ASSIGNMENT:
Check each line below for "Thüringer" and say how many have it, with no other words.

[Excerpts from a dataset]
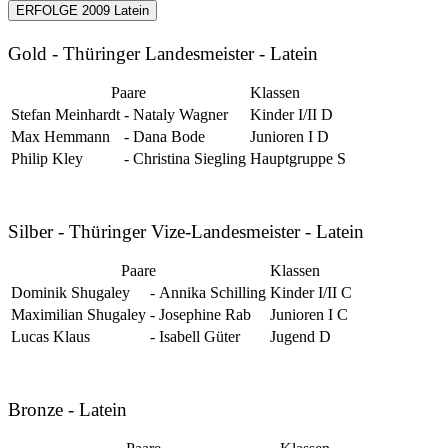
ERFOLGE 2009 Latein
Gold - Thüringer Landesmeister - Latein
Paare
Klassen
Stefan Meinhardt
-
Nataly Wagner
Kinder I/II D
Max Hemmann
-
Dana Bode
Junioren I D
Philip Kley
-
Christina Siegling
Hauptgruppe S
Silber - Thüringer Vize-Landesmeister - Latein
Paare
Klassen
Dominik Shugaley
-
Annika Schilling
Kinder I/II C
Maximilian Shugaley
-
Josephine Rab
Junioren I C
Lucas Klaus
-
Isabell Güter
Jugend D
Bronze - Latein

EXERCISE ANSWER:
2